Wave planning is a method for organizing warehouse work by grouping orders into planned batches, or waves, that move through the building in a coordinated way. It matters because warehouses must balance speed, labor, equipment, dock capacity, and customer deadlines at the same time. A good wave plan helps reduce congestion, prevent missed shipments, and keep workers focused on the right tasks at the right time.
It turns a large stream of customer orders into a controlled schedule of picking, replenishment, packing, staging, and shipping work.
A wave planning engine uses order data, inventory locations, carrier cutoffs, labor availability, and equipment limits to decide when each group of orders should be released. Orders may be grouped by shipping deadline, zone, temperature requirement, item type, route, or picking method. Once a wave is released, it creates tasks for warehouse management systems and directs workers or automation through the operation.

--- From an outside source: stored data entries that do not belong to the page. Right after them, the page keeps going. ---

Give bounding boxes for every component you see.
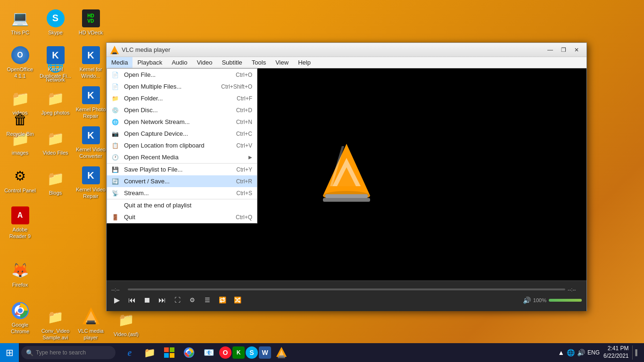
kernel-win-icon: K bbox=[82, 46, 100, 65]
adobe-label: Adobe Reader 9 bbox=[4, 227, 36, 239]
menu-open-location[interactable]: 📋 Open Location from clipboard Ctrl+V bbox=[107, 140, 257, 151]
menu-subtitle[interactable]: Subtitle bbox=[217, 57, 247, 68]
svg-rect-19 bbox=[170, 347, 174, 352]
menu-media[interactable]: Media bbox=[107, 57, 132, 68]
search-bar[interactable]: 🔍 Type here to search bbox=[21, 346, 116, 359]
extended-button[interactable]: ⚙ bbox=[187, 295, 198, 306]
desktop-icon-hdvdeck[interactable]: HDVD HD VDeck bbox=[73, 2, 108, 42]
desktop-icon-kernel-photo[interactable]: K Kernel Photo Repair bbox=[73, 82, 108, 123]
menu-help[interactable]: Help bbox=[293, 57, 315, 68]
vlc-titlebar: VLC media player — ❐ ✕ bbox=[107, 43, 586, 57]
menu-open-recent[interactable]: 🕐 Open Recent Media ▶ bbox=[107, 151, 257, 164]
stop-button[interactable]: ⏹ bbox=[141, 295, 153, 306]
desktop-icon-control-panel[interactable]: ⚙ Control Panel bbox=[2, 160, 38, 200]
next-button[interactable]: ⏭ bbox=[157, 295, 168, 306]
desktop-icon-vlc-desk[interactable]: VLC media player bbox=[73, 304, 108, 344]
menu-open-multiple[interactable]: 📄 Open Multiple Files... Ctrl+Shift+O bbox=[107, 81, 257, 92]
desktop-icon-kernel-win[interactable]: K Kernel for Windo... bbox=[73, 42, 108, 82]
taskbar-kaspersky[interactable]: K bbox=[232, 346, 245, 359]
this-pc-icon: 💻 bbox=[11, 9, 30, 28]
video-files-label: Video Files bbox=[42, 150, 68, 156]
desktop-icon-kernel-vid-rep[interactable]: K Kernel Video Repair bbox=[73, 163, 108, 203]
taskbar-word[interactable]: W bbox=[259, 346, 271, 359]
taskbar-opera[interactable]: O bbox=[219, 346, 231, 359]
jpeg-folder-icon: 📁 bbox=[46, 89, 65, 108]
show-desktop-button[interactable]: ▌ bbox=[632, 346, 639, 360]
desktop-icon-kernel-vid-conv[interactable]: K Kernel Video Converter bbox=[73, 123, 108, 163]
menu-stream[interactable]: 📡 Stream... Ctrl+S bbox=[107, 187, 257, 199]
open-network-shortcut: Ctrl+N bbox=[236, 119, 252, 125]
taskbar-skype[interactable]: S bbox=[246, 346, 258, 359]
vlc-logo-icon bbox=[110, 46, 119, 54]
desktop: 💻 This PC O OpenOffice 4.1.1 📁 videos 📁 … bbox=[0, 0, 644, 362]
search-placeholder: Type here to search bbox=[36, 349, 86, 356]
desktop-icon-blogs[interactable]: 📁 Blogs bbox=[38, 163, 73, 203]
convert-save-icon: 🔄 bbox=[112, 178, 121, 185]
taskbar-vlc[interactable] bbox=[272, 343, 291, 362]
convert-save-shortcut: Ctrl+R bbox=[236, 178, 252, 185]
menu-quit[interactable]: 🚪 Quit Ctrl+Q bbox=[107, 211, 257, 223]
desktop-icon-conv-video[interactable]: 📁 Conv_Video Sample.avi bbox=[38, 304, 73, 344]
menu-open-network[interactable]: 🌐 Open Network Stream... Ctrl+N bbox=[107, 116, 257, 128]
desktop-icon-kernel-dup[interactable]: K Kernel Duplicate Fi... bbox=[38, 42, 73, 82]
taskbar-ie[interactable]: e bbox=[120, 343, 139, 362]
timeline-end: --:-- bbox=[568, 287, 582, 292]
menu-open-disc[interactable]: 💿 Open Disc... Ctrl+D bbox=[107, 104, 257, 116]
desktop-icon-adobe[interactable]: A Adobe Reader 9 bbox=[2, 203, 38, 243]
open-capture-shortcut: Ctrl+C bbox=[236, 131, 252, 137]
taskbar-mail[interactable]: 📧 bbox=[199, 343, 218, 362]
prev-button[interactable]: ⏮ bbox=[126, 295, 138, 306]
close-button[interactable]: ✕ bbox=[570, 45, 583, 55]
fullscreen-button[interactable]: ⛶ bbox=[172, 295, 183, 306]
desktop-icon-recycle[interactable]: 🗑 Recycle Bin bbox=[2, 104, 38, 144]
menu-playback[interactable]: Playback bbox=[132, 57, 167, 68]
minimize-button[interactable]: — bbox=[544, 45, 556, 55]
timeline-bar[interactable] bbox=[128, 288, 565, 290]
loop-button[interactable]: 🔁 bbox=[217, 295, 228, 306]
play-button[interactable]: ▶ bbox=[111, 295, 123, 306]
menu-tools[interactable]: Tools bbox=[247, 57, 271, 68]
random-button[interactable]: 🔀 bbox=[232, 295, 243, 306]
video-asf-label: Video.(asf) bbox=[114, 331, 139, 337]
open-network-label: Open Network Stream... bbox=[124, 118, 227, 125]
restore-button[interactable]: ❐ bbox=[557, 45, 570, 55]
menu-quit-end[interactable]: Quit at the end of playlist bbox=[107, 199, 257, 211]
clock-time: 2:41 PM bbox=[603, 345, 628, 353]
taskbar-store[interactable] bbox=[160, 343, 179, 362]
desktop-icon-openoffice[interactable]: O OpenOffice 4.1.1 bbox=[2, 42, 38, 82]
desktop-icon-this-pc[interactable]: 💻 This PC bbox=[2, 2, 38, 42]
chrome-icon bbox=[11, 301, 30, 320]
lang-indicator[interactable]: ENG bbox=[587, 349, 600, 356]
menu-open-file[interactable]: 📄 Open File... Ctrl+O bbox=[107, 69, 257, 81]
kernel-vid-rep-label: Kernel Video Repair bbox=[74, 187, 107, 199]
volume-slider[interactable] bbox=[549, 299, 582, 302]
vlc-window: VLC media player — ❐ ✕ Media Playback Au… bbox=[106, 42, 587, 311]
menu-save-playlist[interactable]: 💾 Save Playlist to File... Ctrl+Y bbox=[107, 164, 257, 175]
network-tray-icon[interactable]: 🌐 bbox=[567, 349, 575, 356]
playlist-button[interactable]: ☰ bbox=[202, 295, 213, 306]
desktop-icon-skype2[interactable]: S Skype bbox=[38, 2, 73, 42]
menu-view[interactable]: View bbox=[271, 57, 293, 68]
start-button[interactable]: ⊞ bbox=[0, 343, 19, 362]
desktop-icon-firefox[interactable]: 🦊 Firefox bbox=[2, 255, 38, 295]
svg-rect-6 bbox=[87, 321, 95, 322]
menu-video[interactable]: Video bbox=[192, 57, 217, 68]
svg-rect-15 bbox=[325, 194, 368, 198]
desktop-icon-jpeg[interactable]: 📁 Jpeg photos bbox=[38, 82, 73, 123]
clock[interactable]: 2:41 PM 6/22/2021 bbox=[603, 345, 628, 360]
menu-open-folder[interactable]: 📁 Open Folder... Ctrl+F bbox=[107, 92, 257, 104]
menu-audio[interactable]: Audio bbox=[167, 57, 192, 68]
desktop-icon-chrome[interactable]: Google Chrome bbox=[2, 298, 38, 338]
tray-expand-icon[interactable]: ▲ bbox=[558, 349, 564, 356]
menu-open-capture[interactable]: 📷 Open Capture Device... Ctrl+C bbox=[107, 128, 257, 140]
volume-tray-icon[interactable]: 🔊 bbox=[577, 349, 585, 356]
svg-rect-10 bbox=[112, 53, 117, 54]
hdvdeck-label: HD VDeck bbox=[79, 30, 103, 36]
menu-convert-save[interactable]: 🔄 Convert / Save... Ctrl+R bbox=[107, 175, 257, 187]
taskbar-pinned-icons: e 📁 bbox=[118, 343, 293, 362]
taskbar-chrome[interactable] bbox=[180, 343, 198, 362]
desktop-icon-video-files[interactable]: 📁 Video Files bbox=[38, 123, 73, 163]
svg-rect-9 bbox=[113, 52, 116, 53]
taskbar-explorer[interactable]: 📁 bbox=[140, 343, 159, 362]
svg-rect-7 bbox=[86, 322, 96, 324]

Effective wave planning is a feedback loop because managers compare the plan with real performance and adjust later waves when delays, shortages, or demand changes occur.
Key Facts
- Wave size = number of orders or order lines released together for warehouse execution.
- Pick workload = number of order lines × average picks per line.
- Required labor hours = total task time ÷ 60 when task time is measured in minutes.
- Wave completion time = total work content ÷ available processing rate.
- On-time shipping requires wave finish time + packing time + staging time ≤ carrier cutoff time.
- Good wave planning balances picking capacity, replenishment capacity, packing capacity, dock space, and shipment priority.
Vocabulary
- Wave planning
- Wave planning is the process of grouping and releasing warehouse orders in planned batches so work can be coordinated across the operation.
- Wave
- A wave is a scheduled batch of orders or order lines released together for picking, packing, staging, and shipping.
- Warehouse Management System
- A Warehouse Management System is software that tracks inventory, creates tasks, and guides warehouse activities such as receiving, picking, and shipping.
- Replenishment
- Replenishment is the movement of stock from reserve storage to forward pick locations so workers can complete orders.
- Carrier cutoff
- A carrier cutoff is the latest time a shipment must be ready for pickup by a parcel carrier, truck route, or transportation service.
Common Mistakes to Avoid
- Releasing waves only by order time is wrong because it ignores carrier cutoffs, item locations, labor limits, and downstream capacity.
- Making waves too large is wrong because it can overload picking aisles, packing stations, staging lanes, and dock doors.
- Ignoring replenishment before releasing a wave is wrong because pickers may arrive at empty locations and lose time waiting for stock.
- Assuming the plan will stay perfect all day is wrong because order changes, equipment delays, labor shortages, and inventory errors require wave adjustments.
Practice Questions
- 1 A wave contains 480 order lines. Each line takes an average of 1.5 minutes to pick. If 8 pickers are available, how many minutes will the picking work take if work is evenly divided?
- 2 A warehouse must finish a wave before a 5:00 p.m. carrier cutoff. Picking takes 90 minutes, packing takes 45 minutes, and staging takes 20 minutes. What is the latest time the wave can be released?
- 3 A manager can group orders by shipping deadline or by warehouse zone. Explain when each grouping strategy would be better and what tradeoff the manager must consider.